Diplomatic War with Japan: A Dangerous Distraction for Seoul
Donald Kirk (Scholar and Commentator on Korean Affairs)
People are starving and dying in North Korea, and Pyongyang is threatening the world with nuclear weapons. But what is getting South Korea worked up these days? The answer: an outcrop of rocky islets known to Koreans as Tokto and to the Japanese as Takeshima.
Symbolically, the islets remind Koreans of the humiliation under 35 years of Japanese rule, and they raise a terrifying spectre. Could it happen again? Could a militarily resurgent Japan, under some right-wing leader, see the Korean Peninsula as both a threat and a stepping stone to the domination of Asia?
For Koreans, those memories burn in the subconscious while North Korea - whose troops invaded the South in 1950 at the outset of by far the bloodiest war ever fought on Korean soil - remains a distant apparition. No one I talked to in South Korea seems to believe the North's troops are about to invade again. No one imagines that it is remotely likely to explode a nuclear bomb. In fact, since Pyongyang has yet to conduct a live nuclear test, it is far from certain whether it possesses the technology to fire a nuclear-tipped missile - or even drop one from a plane.
Today, however, the fact is that Japan is not much of a threat, either.
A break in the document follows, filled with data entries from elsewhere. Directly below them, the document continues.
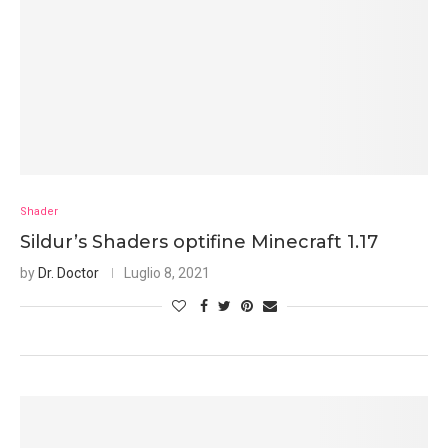
Shader
Sildur’s Shaders optifine Minecraft 1.17
by
Dr. Doctor
Luglio 8, 2021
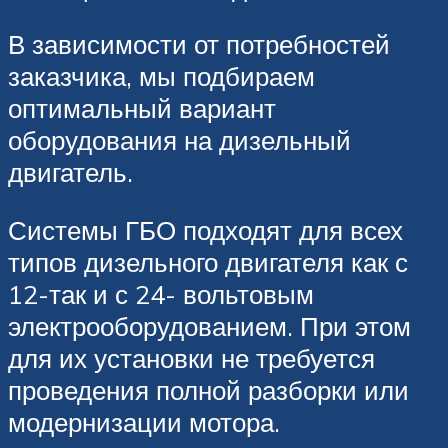
В зависимости от потребностей
заказчика, мы подбираем
оптимальный вариант
оборудования на дизельный
двигатель.
Системы ГБО подходят для всех
типов дизельного двигателя как с
12-так и с 24- вольтовым
электрооборудованием. При этом
для их установки не требуется
проведения полной разборки или
модернизации мотора.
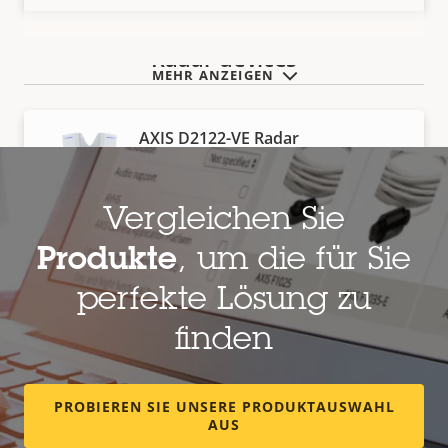
Radar devices
MEHR ANZEIGEN
AXIS D2122-VE Radar
Mehrschichtige, rund um die Uhr
einsetzbare Lösung mit innovativer
180°-Abdeckung
Vergleichen Sie
Produkte
, um die für Sie
AXIS D2123-VE Radar
perfekte Lösung zu
Mehrschichtige, rund um die Uhr
finden
einsetzbare Lösung mit innovativer
270°-Abdeckung
PROBIEREN SIE UNSERE PRODUKTAUSWAHL
AUS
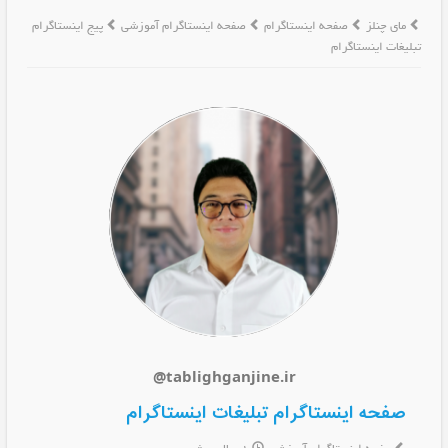
مای چنلز
صفحه اینستاگرام
صفحه اینستاگرام آموزشی
پیج اینستاگرام
تبلیغات اینستاگرام
@tablighganjine.ir
صفحه اینستاگرام تبلیغات اینستاگرام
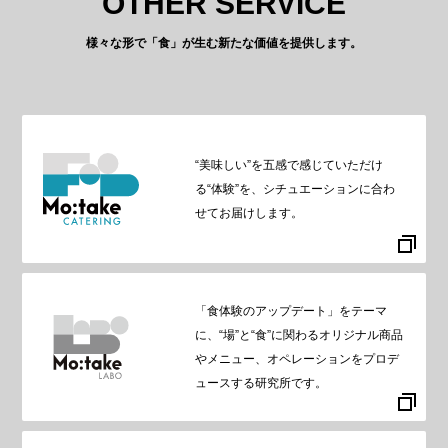
OTHER SERVICE
様々な形で「食」が生む新たな価値を提供します。
“美味しい”を五感で感じていただけ
る“体験”を、シチュエーションに合わ
せてお届けします。
「食体験のアップデート」をテーマ
に、“場”と“食”に関わるオリジナル商品
やメニュー、オペレーションをプロデ
ュースする研究所です。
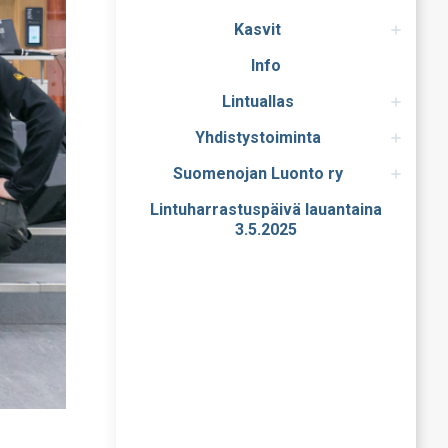
Kasvit
Info
Lintuallas
Yhdistystoiminta
Suomenojan Luonto ry
Lintuharrastuspäivä lauantaina
3.5.2025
South Korean President Roh Moo-hyun, when he declared a "diplomatic war" with Japan for numerous offences (both real and imagined), neglected to point out that the Japanese are not, for one minute, contemplating a "pre-emptive strike" on the Tokto islets, which are occupied by a South Korean police garrison.
In fact, Tokto is such a peaceful place that boatloads of South Korean tourists visit regularly just to see one of the world's more obscure flashpoints.
So, was Mr Roh's outburst just a diversionary tactic - an effort to show himself as a tough-talking leader while deflecting attention from the infinitely more sensitive and complicated issue of North Korea? Was this the reason that Mr Roh spent most of his time with US Secretary of State Condoleezza Rice, during her recent tour of Asia, lecturing her about Tokto and Japan?
The impression in Seoul is that the US and Japan are working together to intimidate both North and South Koreans. Under these circumstances, Seoul and Pyongyang have turned to Beijing - the North has no other friend, and the South increasingly sees China as a balancing force against the weight of the US and Japan.
The South Korean gambit is a dangerous one. There is no chance of war with Japan. The North's troops - and any nuclear weapons - remain a threat to Seoul. Pyongyang may not be about to declare a second Korean war while it is increasingly isolated, but a Korean crisis looms if the North fails to talk.
The Tokto commotion may be a reminder of historic oppression by a foreign power, but it is a distraction from the more serious business that is much closer to South Korea's self-interest and survival.